* [Exercise directions]
Lines where the string "ecosystem" appears are to be copied from the entries below.

Stored data entries
· · · ·
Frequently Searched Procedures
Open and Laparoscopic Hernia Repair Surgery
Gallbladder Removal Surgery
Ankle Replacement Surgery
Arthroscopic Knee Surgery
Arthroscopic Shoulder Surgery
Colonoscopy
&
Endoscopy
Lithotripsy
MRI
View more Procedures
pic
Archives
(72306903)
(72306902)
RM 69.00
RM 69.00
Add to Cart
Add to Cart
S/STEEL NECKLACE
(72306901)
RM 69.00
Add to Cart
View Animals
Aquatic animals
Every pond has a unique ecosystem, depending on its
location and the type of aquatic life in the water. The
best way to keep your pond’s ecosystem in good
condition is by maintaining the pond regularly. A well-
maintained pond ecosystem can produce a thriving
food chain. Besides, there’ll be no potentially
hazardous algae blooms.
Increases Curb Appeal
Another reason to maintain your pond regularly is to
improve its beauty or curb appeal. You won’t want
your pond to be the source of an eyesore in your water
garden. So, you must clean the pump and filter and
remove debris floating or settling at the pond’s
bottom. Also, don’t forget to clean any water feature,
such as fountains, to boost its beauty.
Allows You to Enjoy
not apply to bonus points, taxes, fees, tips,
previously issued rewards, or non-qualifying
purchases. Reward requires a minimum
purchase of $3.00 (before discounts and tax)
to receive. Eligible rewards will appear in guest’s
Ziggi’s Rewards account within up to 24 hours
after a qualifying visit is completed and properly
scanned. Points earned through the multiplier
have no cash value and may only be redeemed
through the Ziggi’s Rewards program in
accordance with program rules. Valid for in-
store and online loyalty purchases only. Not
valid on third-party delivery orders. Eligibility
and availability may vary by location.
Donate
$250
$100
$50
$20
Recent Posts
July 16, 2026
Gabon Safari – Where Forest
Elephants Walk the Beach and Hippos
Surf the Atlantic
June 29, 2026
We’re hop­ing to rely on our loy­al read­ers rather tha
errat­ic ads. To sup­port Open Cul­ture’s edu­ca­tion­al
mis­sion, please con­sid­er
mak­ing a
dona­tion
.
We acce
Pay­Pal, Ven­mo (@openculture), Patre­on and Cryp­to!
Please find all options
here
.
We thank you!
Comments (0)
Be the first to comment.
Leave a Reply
· · · ·
* [Solution to this task]
Every pond has a unique ecosystem, depending on its
best way to keep your pond’s ecosystem in good
maintained pond ecosystem can produce a thriving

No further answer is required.